Western New York’s first electric school bus will hit the road this fall in the Lake Shore Central School District.

The bus will transport Lake Shore students from Angola to the Erie 2-Chautauqua-Cattaraugus BOCES programs in Dunkirk, Fredonia and Cassadaga, and back to Angola. Community members will have the first chance to ride it, however, during a rollout event on Monday, August 22, starting at noon for the district and region’s first electric school bus. In preparation for these new and future additions to the Lake Shore fleet, approximately 30 drivers and mechanics will attend training on Monday, August 22.

In the morning, the mechanics will take the bus up into the air for a ride. At noon, the bus will be brought to the new high school athletic entrance for a ribbon-cutting ceremony, followed by brief trips around campus for those who wish to experience the quieter, smoother ride of an electric bus. Subsequently, the drivers will be trained to drive the 71-passenger vehicle.

“Eliminating diesel fuel emissions provides public health and environmental benefits, and electric buses also provide operational savings for school districts,” Superintendent Dan Pacos said. “The initial cost of an electric school bus is higher than a diesel school bus, but electric buses cut fuel and maintenance costs in half over the life of the vehicle. We anticipate annual savings of $15,000 in fuel and maintenance costs with the electric bus. Thanks to state aid reimbursements and funds from the auction of old buses, we have been able to buy the electric bus at a very low local cost to taxpayers, which will be offset by the annual savings the bus will generate. Lake Shore Central Schools strives to keep pace with new ideas and technologies, so we decided it was time to try electric buses and fix any issues before we had to convert our entire fleet.
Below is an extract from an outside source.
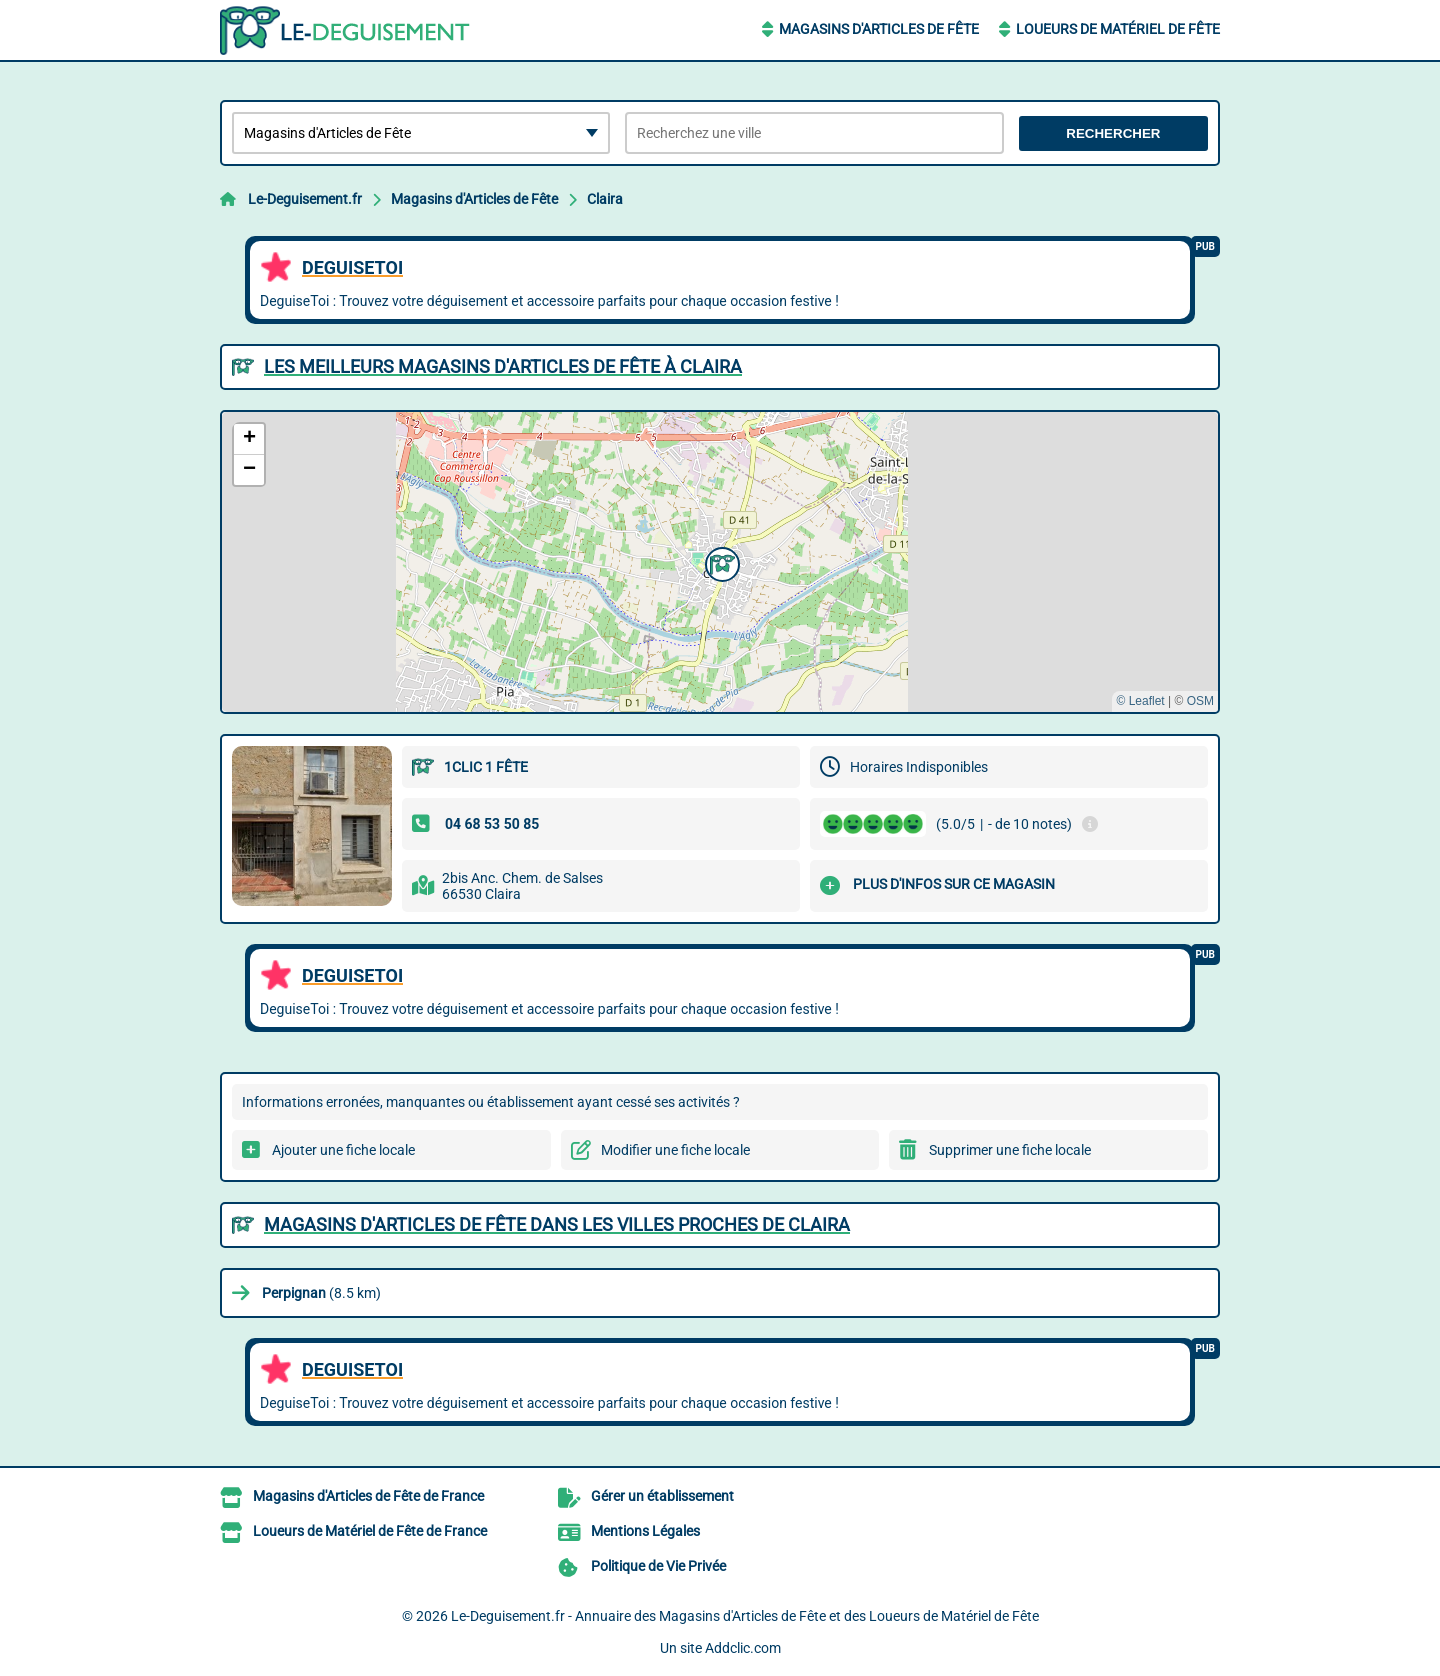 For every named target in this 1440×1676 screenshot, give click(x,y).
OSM (1200, 701)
“By eliminating diesel exhaust emissions, we reduce air pollution and ground-level ozone, as well as air quality-related illnesses and asthma,” said district transportation supervisor Perry Oddi. “It’s not just about reducing our carbon footprint, it’s about having the ability to keep our students and staff healthy and safe.”

Thirty-eight states have committed to using electric school buses since January 2022. In its 2022-23 state budget, New York committed to fully electrifying its fleet (at 45,000 traditional school buses, that’s the largest fleet in the country) by 2035.